→ DATA FOR THIS EXERCISE
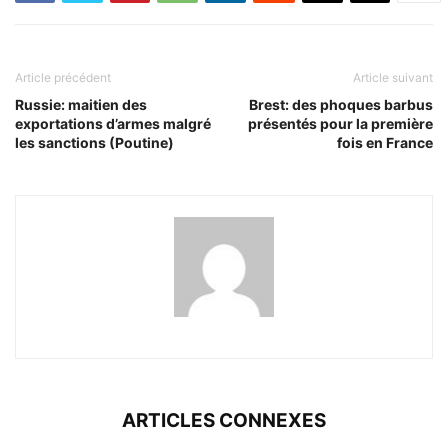
Article précédent
Article suivant
Russie: maitien des
Brest: des phoques barbus
exportations d’armes malgré
présentés pour la première
les sanctions (Poutine)
fois en France
ARTICLES CONNEXES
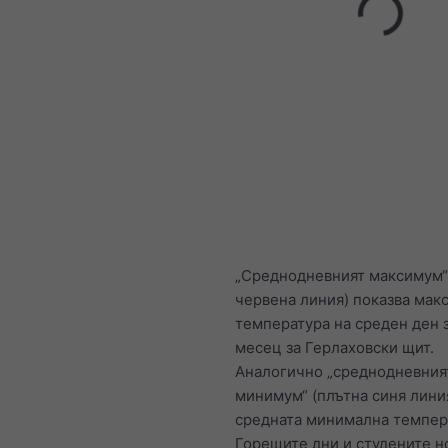
„Среднодневният максимум“
червена линия) показва мак
температура на среден ден 
месец за Герлаховски щит.
Аналогично „среднодневния
минимум“ (плътна синя лини
средната минимална темпер
Горещите дни и студените 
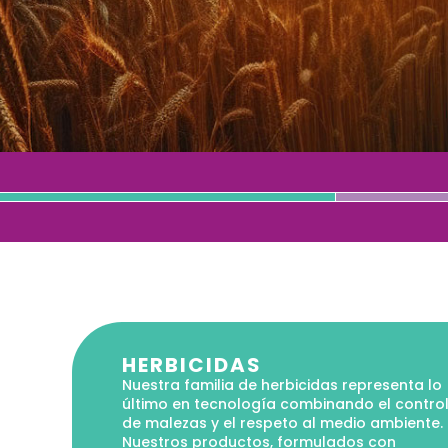
HERBICIDAS
Nuestra familia de herbicidas representa lo
último en tecnología combinando el contro
de malezas y el respeto al medio ambiente.
Nuestros productos, formulados con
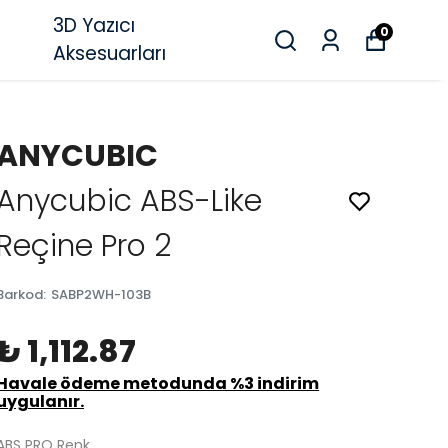
3D Yazıcı
0
Aksesuarları
ANYCUBIC
Anycubic ABS-Like
Reçine Pro 2
Barkod
:
SABP2WH-103B
₺ 1,112.87
Havale ödeme metodunda %3 indirim
uygulanır.
ABS PRO Renk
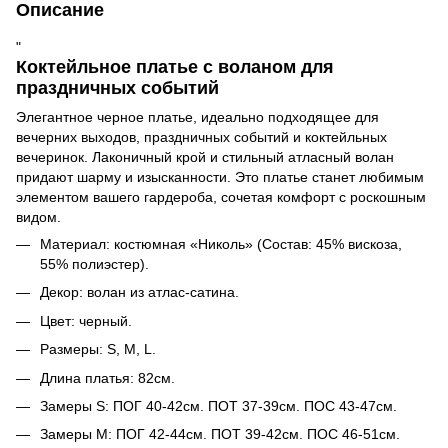
Описание
"
Коктейльное платье с воланом для
праздничных событий
Элегантное черное платье, идеально подходящее для
вечерних выходов, праздничных событий и коктейльных
вечеринок. Лаконичный крой и стильный атласный волан
придают шарму и изысканности. Это платье станет любимым
элементом вашего гардероба, сочетая комфорт с роскошным
видом.
Материал: костюмная «Николь» (Состав: 45% вискоза,
55% полиэстер).
Декор: волан из атлас-сатина.
Цвет: черный.
Размеры: S, M, L.
Длина платья: 82см.
Замеры S: ПОГ 40-42см. ПОТ 37-39см. ПОС 43-47см.
Замеры M: ПОГ 42-44см. ПОТ 39-42см. ПОС 46-51см.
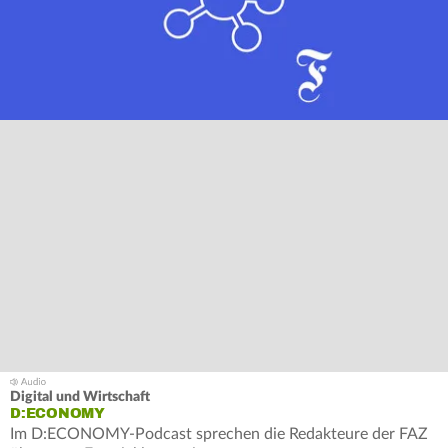
Digital und Wirtschaft
D:ECONOMY
Im D:ECONOMY-Podcast sprechen die Redakteure der FAZ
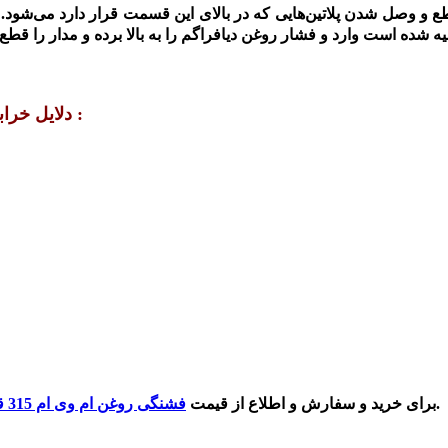
و وصل شدن پلاتین‌هایی که در بالای این قسمت قرار دارد می‌شود.
همراه با روشن شدن چراغ روغن :
دلایل خرا
می توانید با شماره درج شده در سایت ام وی ام باز تماس بگیرید.
برای خرید و سفارش و اطلاع از قیمت
فشنگی روغن ام وی ام 315 قدیم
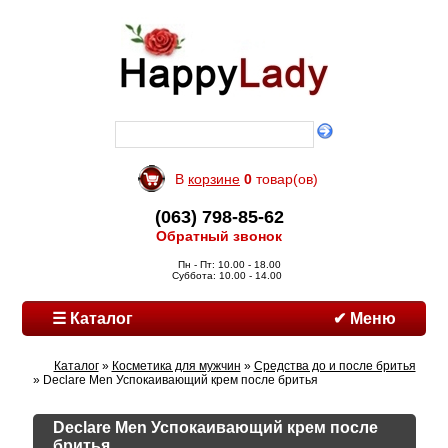
В
корзине
0
товар(ов)
(063) 798-85-62
Обратный звонок
Пн - Пт: 10.00 - 18.00
Суббота: 10.00 - 14.00
☰ Каталог
✔ Меню
Каталог
»
Косметика для мужчин
»
Средства до и после бритья
» Declare Men Успокаивающий крем после бритья
Declare Men Успокаивающий крем после
бритья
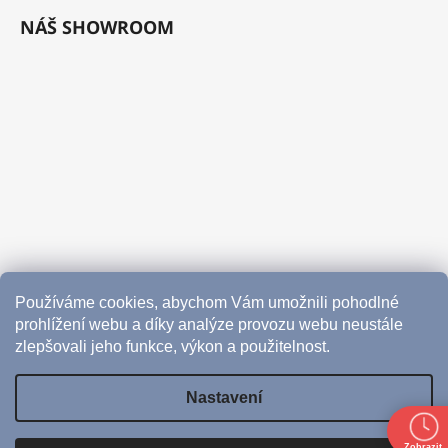
NÁŠ SHOWROOM
Používáme cookies, abychom Vám umožnili pohodlné
prohlížení webu a díky analýze provozu webu neustále
zlepšovali jeho funkce, výkon a použitelnost.
Nastavení
Vytvořil Shoptet
Zobrazit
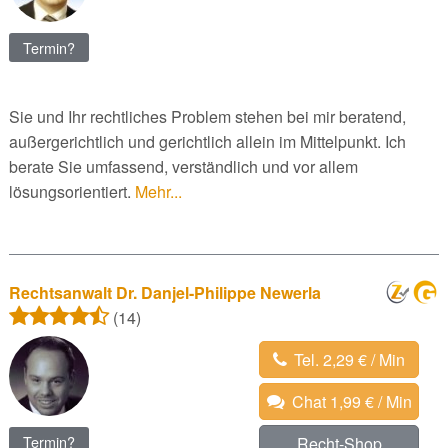
Termin?
Sie und Ihr rechtliches Problem stehen bei mir beratend,
außergerichtlich und gerichtlich allein im Mittelpunkt. Ich
berate Sie umfassend, verständlich und vor allem
lösungsorientiert.
Mehr...
Rechtsanwalt Dr. Danjel-Philippe Newerla
(14)
Tel. 2,29 € / Min
Chat 1,99 € / Min
Termin?
Recht-Shop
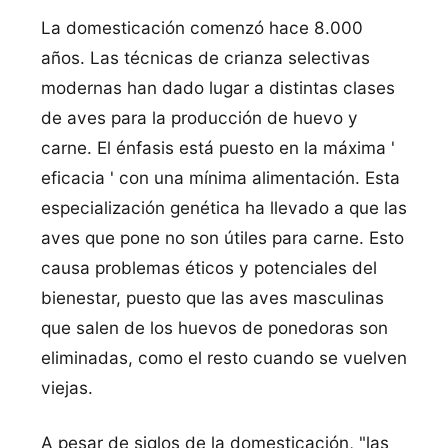
La domesticación comenzó hace 8.000
años. Las técnicas de crianza selectivas
modernas han dado lugar a distintas clases
de aves para la producción de huevo y
carne. El énfasis está puesto en la máxima '
eficacia ' con una mí­nima alimentación. Esta
especialización genética ha llevado a que las
aves que pone no son útiles para carne. Esto
causa problemas éticos y potenciales del
bienestar, puesto que las aves masculinas
que salen de los huevos de ponedoras son
eliminadas, como el resto cuando se vuelven
viejas.
A pesar de siglos de la domesticación, "las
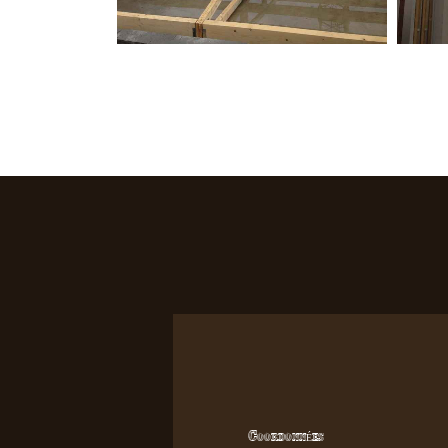
Coordonnées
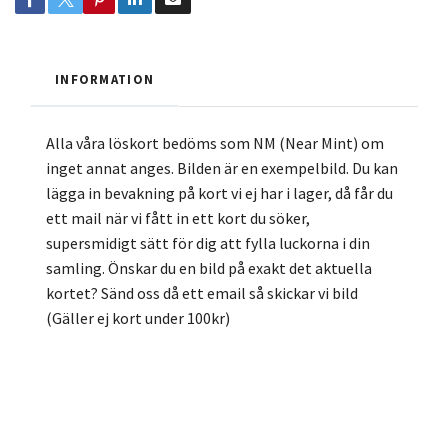
INFORMATION
Alla våra löskort bedöms som NM (Near Mint) om
inget annat anges. Bilden är en exempelbild. Du kan
lägga in bevakning på kort vi ej har i lager, då får du
ett mail när vi fått in ett kort du söker,
supersmidigt sätt för dig att fylla luckorna i din
samling. Önskar du en bild på exakt det aktuella
kortet? Sänd oss då ett email så skickar vi bild
(Gäller ej kort under 100kr)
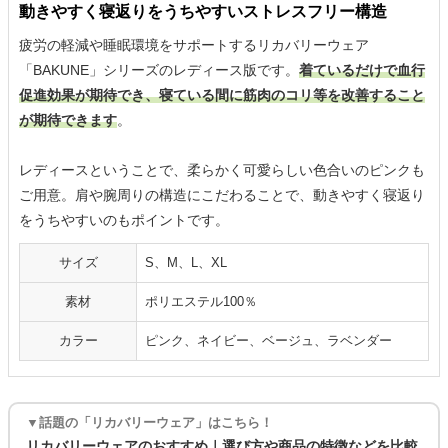
動きやすく寝返りをうちやすいストレスフリー構造
疲労の軽減や睡眠環境をサポートするリカバリーウェア
「BAKUNE」シリーズのレディース版です。
着ているだけで血行
促進効果が期待でき、寝ている間に筋肉のコリ等を改善すること
が期待できます
。
レディースということで、柔らかく可愛らしい色合いのピンクも
ご用意。肩や腕周りの構造にこだわることで、動きやすく寝返り
をうちやすいのもポイントです。
サイズ
S、M、L、XL
素材
ポリエステル100％
カラー
ピンク、ネイビー、ベージュ、ラベンダー
▼話題の「リカバリーウェア」はこちら！
リカバリーウェアのおすすめ｜選び方や商品の特徴などを比較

→ WORK TO BE COMPLETED
Copy each line of the listing that carries the word "праздничных".

→ WRITTEN SOLUTION
праздничных событий
вечерних выходов, праздничных событий и коктейльных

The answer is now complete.